Detailed Description

• Background and significance:

COVID-19 (Coronavirus Disease-2019) is a public health emergency of international concern. Radiological, lung function changes were reported in different studies of pulmonary viral infection.

After a patient has recovered from severe acute respiratory syndrome (SARS), CT shows transient interlobular septal thickening and reticulation over a course of several weeks to months. The reticulation appears after the 2nd week and peaks around the 4th week. One-third of patients with persistent respiratory symptoms will have imaging findings of fibrosis, including interlobular and intralobular reticulation, traction bronchiectasis, and, rarely, honeycombing. Areas of air trapping, caused by damage to ciliated respiratory epithelium, have been reported in 92% of patients who have recovered from pneumonia and are less likely to resolve completely. Likewise, in patients with MERS, although the majority fully recover, 33% show evidence of lung fibrosis on follow-up imaging. These patients were commonly older, had prolonged ICU admission, and had greater lung involvement in the acute phase of the disease.

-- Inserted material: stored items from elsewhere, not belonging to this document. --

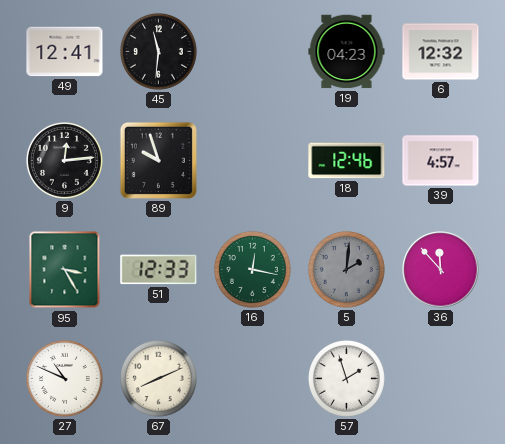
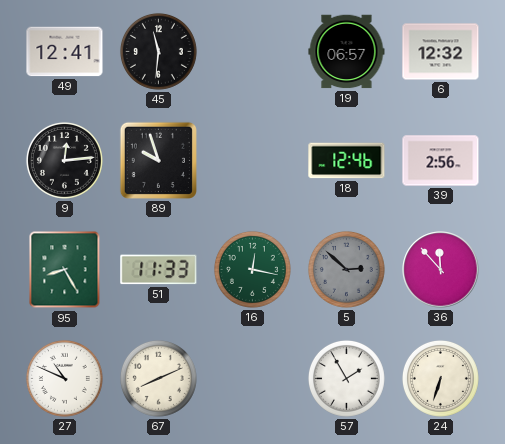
19: 04:23 -> 06:57
39: 4:57 -> 2:56
95: 3:25 -> 8:25
51: 12:33 -> 11:33
5: 2:01 -> 2:52
57: 1:57 -> 1:55
24: none -> 6:33
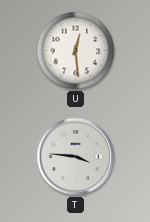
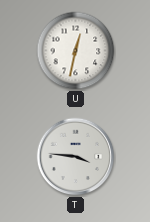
U: 12:29 -> 12:32
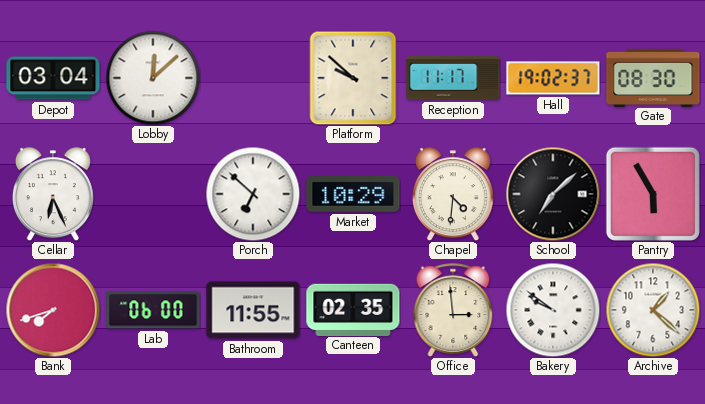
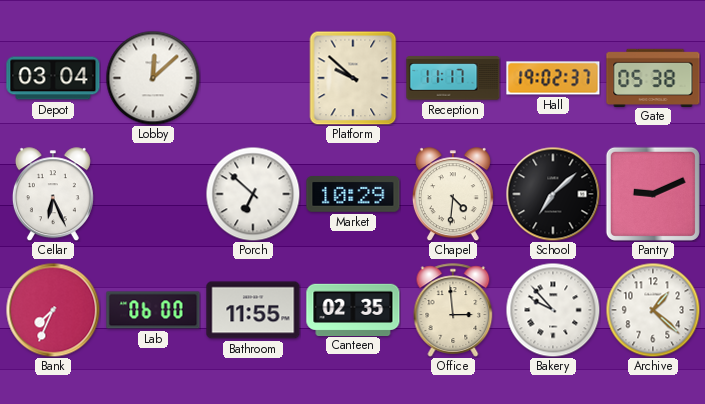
Gate: 08:30 -> 05:38
Pantry: 5:55 -> 9:11
Bank: 7:42 -> 7:34
Bakery: 9:51 -> 9:53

CT was performed 1 year after MERS-CoV infection in 65 (89%) patients. Radiological sequelae were revealed in 25% (4/16), 63% (19/30), and 95% (18/19) of patients in the no, mild, and severe pneumonia groups, respectively (P < 0.001). The median radiological sequelae score was 0, 1, and 3 in the no, mild, and severe pneumonia groups, respectively, and the radiological sequelae scores were significantly correlated with the severity of pneumonia (P < 0.001). The finding that more severe MERS pneumonia resulted in more impaired lung function strongly suggests that pulmonary sequelae can remain at least 1 year after MERS-CoV pneumonia, which is also supported by the correlation of radiological sequela correlated with the severity of MERS pneumonia.

A previous study showed that 24% of SARS survivors have impaired DLCO and 5% reduced lung volume at 12 months.

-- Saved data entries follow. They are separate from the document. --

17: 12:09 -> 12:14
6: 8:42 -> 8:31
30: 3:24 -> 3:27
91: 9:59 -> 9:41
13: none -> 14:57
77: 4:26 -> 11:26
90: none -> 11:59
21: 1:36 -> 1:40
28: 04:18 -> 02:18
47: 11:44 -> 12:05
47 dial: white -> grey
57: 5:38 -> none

A follow-up study of 55 patients with SARS at 24 months revealed that 10 (18.2%), 9 (16.4%), 6 (10.9%) and 29 (52.7%) subjects had FEV1, FVC, TLC and DL(CO) < 80% of predicted values, respectively. The mean (SD) 6MWD increased significantly from 439.0 (89.1) m at 3 months to 460.1 (102.8) m at 6 months (P 0.016) and became steady after 6 months. However, 6MWD and 36 item Short Form General Health Survey scores were lower than the normal population throughout the study.

Pulmonary function defects were detected in half of the recovered severe acute respiratory syndrome patients 3 months after hospital discharge, but the impairment was mild in almost all cases. Many patients had reduced exercise capacity that cannot be accounted for by impairment of pulmonary function.

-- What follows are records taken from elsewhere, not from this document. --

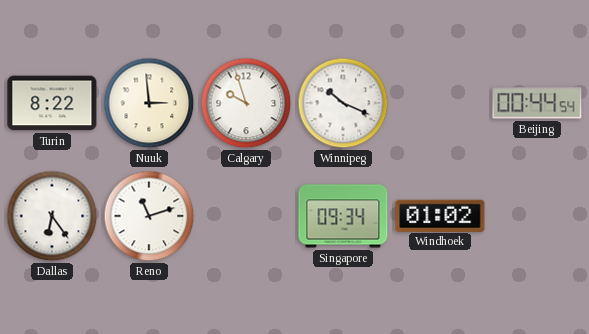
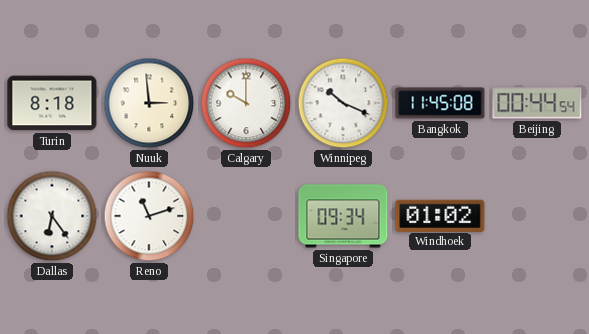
Turin: 8:22 -> 8:18
Calgary: 9:57 -> 10:00
Bangkok: none -> 11:45
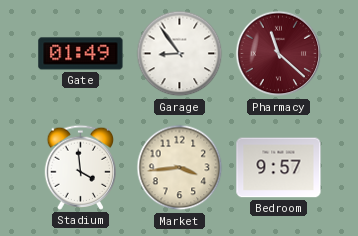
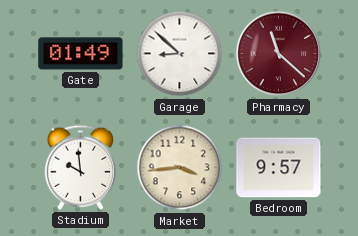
Garage: 8:54 -> 8:52
Stadium: 3:59 -> 9:59
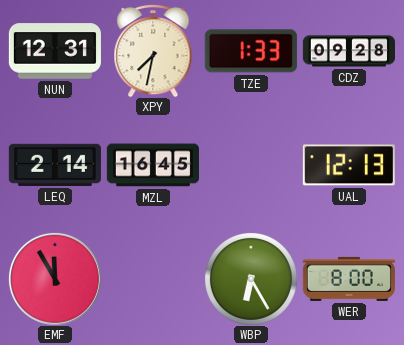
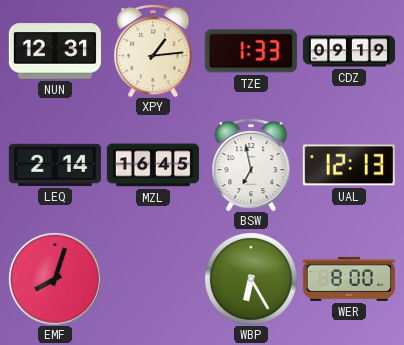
XPY: 7:32 -> 1:14
CDZ: 09:28 -> 09:19
BSW: none -> 6:58
EMF: 11:55 -> 8:03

The deleterious SARS-CoV-2 infection myocardial effects could also be perpetuated by the prompt and severe downregulation of myocardial and pulmonary ACE2 pathways, thereby mediating myocardial inflammation, lung edema, and acute respiratory failure. ACE2 is widely expressed not only in the lungs but also in the cardiovascular system and, therefore, ACE2-related signalling pathways might even have a role in heart injury. Other proposed mechanisms of myocardial injury include a cytokine storm triggered by an imbalanced response by type 1 and 2 T-helper cells strong interferon-mediated immunopathological events and respiratory dysfunction and hypoxemia caused by COVID-19, resulting in damage to myocardial cells.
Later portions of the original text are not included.